TASK GOAL: Exactly the lines from the one containing "r and the race." through the one containing "age, and whether" in the listing below are to be copied, with the pictures left out.

EXERCISE DATA:
::::

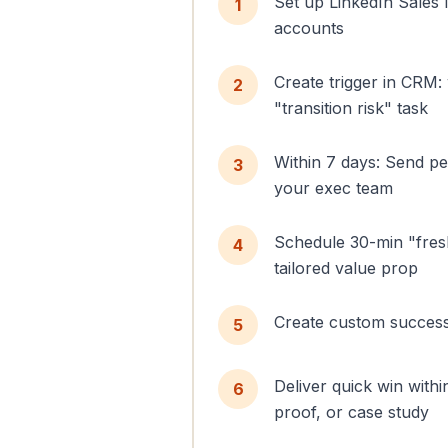
Set up LinkedIn Sales 
1
accounts
Create trigger in CRM:
2
"transition risk" task
Within 7 days: Send p
3
your exec team
Schedule 30-min "fresh s
4
tailored value prop
Create custom success
5
Deliver quick win with
6
proof, or case study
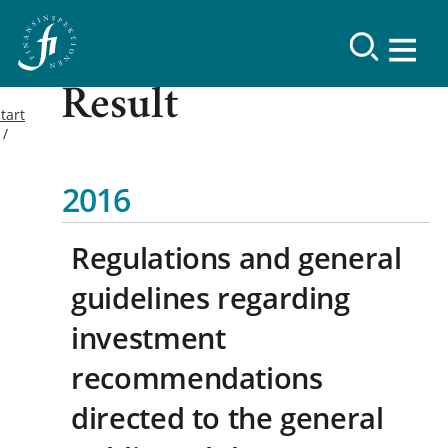
Result
tart
2016
Regulations and general
guidelines regarding
investment
recommendations
directed to the general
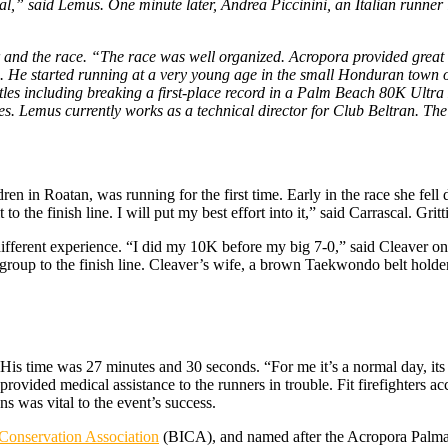
oal,” said Lemus. One minute later, Andrea Piccinini, an Italian runne
r and the race. “The race was well organized. Acropora provided great
s. He started running at a very young age in the small Honduran town 
tles including breaking a first-place record in a Palm Beach 80K Ult
. Lemus currently works as a technical director for Club Beltran. The
ren in Roatan, was running for the first time. Early in the race she fel
o the finish line. I will put my best effort into it,” said Carrascal. Grit
fferent experience. “I did my 10K before my big 7-0,” said Cleaver on
group to the finish line. Cleaver’s wife, a brown Taekwondo belt holder
His time was 27 minutes and 30 seconds. “For me it’s a normal day, its p
rovided medical assistance to the runners in trouble. Fit firefighters a
ns was vital to the event’s success.
Conservation Association
(BICA), and named after the Acropora Palmata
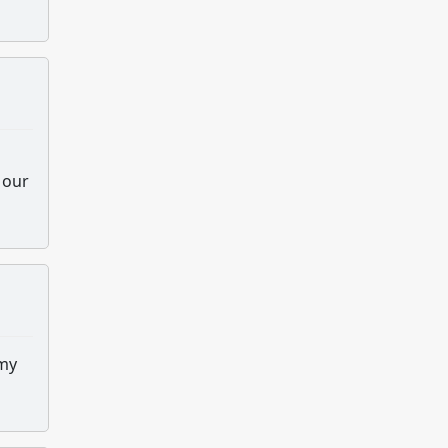
 our
 my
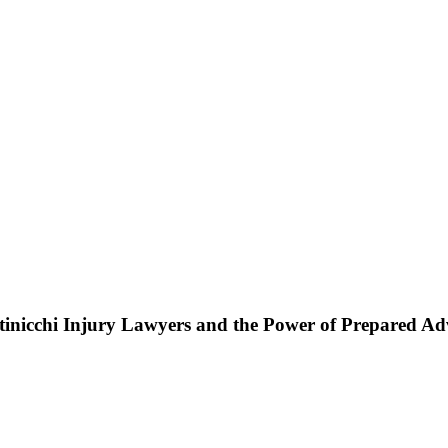
ttinicchi Injury Lawyers and the Power of Prepared A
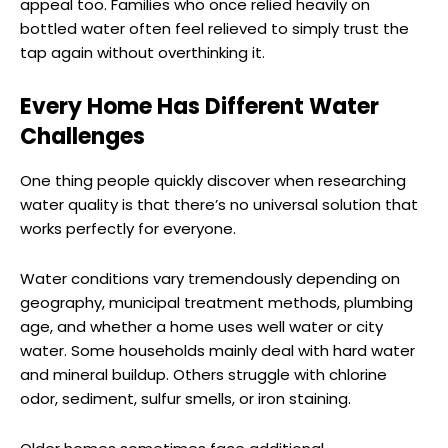
appeal too. Families who once relied heavily on
bottled water often feel relieved to simply trust the
tap again without overthinking it.
Every Home Has Different Water
Challenges
One thing people quickly discover when researching
water quality is that there’s no universal solution that
works perfectly for everyone.
Water conditions vary tremendously depending on
geography, municipal treatment methods, plumbing
age, and whether a home uses well water or city
water. Some households mainly deal with hard water
and mineral buildup. Others struggle with chlorine
odor, sediment, sulfur smells, or iron staining.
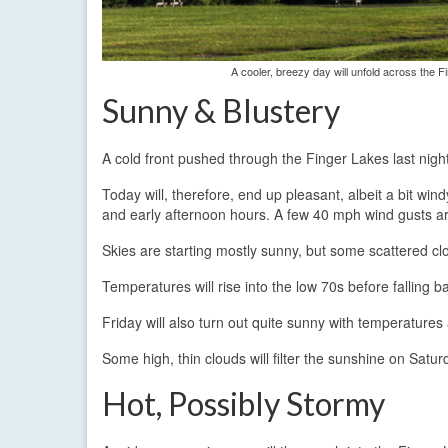
A cooler, breezy day will unfold across the F
Sunny & Blustery
A cold front pushed through the Finger Lakes last nigh
Today will, therefore, end up pleasant, albeit a bit w
and early afternoon hours. A few 40 mph wind gusts are
Skies are starting mostly sunny, but some scattered cl
Temperatures will rise into the low 70s before falling 
Friday will also turn out quite sunny with temperatures 
Some high, thin clouds will filter the sunshine on Saturd
Hot, Possibly Stormy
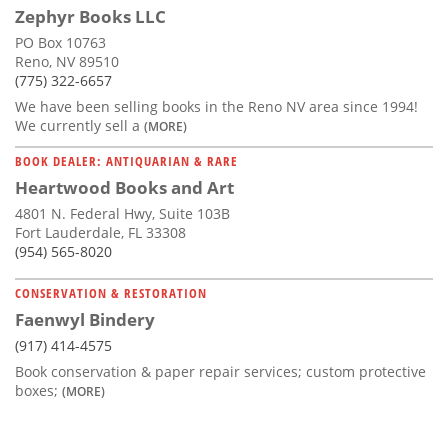
Zephyr Books LLC
PO Box 10763
Reno, NV 89510
(775) 322-6657
We have been selling books in the Reno NV area since 1994!
We currently sell a
(MORE)
BOOK DEALER: ANTIQUARIAN & RARE
Heartwood Books and Art
4801 N. Federal Hwy, Suite 103B
Fort Lauderdale, FL 33308
(954) 565-8020
CONSERVATION & RESTORATION
Faenwyl Bindery
(917) 414-4575
Book conservation & paper repair services; custom protective
boxes;
(MORE)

::::

EXERCISE RESULT:
r and the race. “The race was well organized. Acropora provided great
s. He started running at a very young age in the small Honduran town 
tles including breaking a first-place record in a Palm Beach 80K Ult
. Lemus currently works as a technical director for Club Beltran. The
ren in Roatan, was running for the first time. Early in the race she fel
o the finish line. I will put my best effort into it,” said Carrascal. Grit
fferent experience. “I did my 10K before my big 7-0,” said Cleaver on
group to the finish line. Cleaver’s wife, a brown Taekwondo belt holder
His time was 27 minutes and 30 seconds. “For me it’s a normal day, its p
rovided medical assistance to the runners in trouble. Fit firefighters a
ns was vital to the event’s success.
Conservation Association
(BICA), and named after the Acropora Palmata
 our
 my
ttinicchi Injury Lawyers and the Power of Prepared A
appeal too. Families who once relied heavily on
bottled water often feel relieved to simply trust the
tap again without overthinking it.
Every Home Has Different Water
Challenges
One thing people quickly discover when researching
water quality is that there’s no universal solution that
works perfectly for everyone.
Water conditions vary tremendously depending on
geography, municipal treatment methods, plumbing
age, and whether a home uses well water or city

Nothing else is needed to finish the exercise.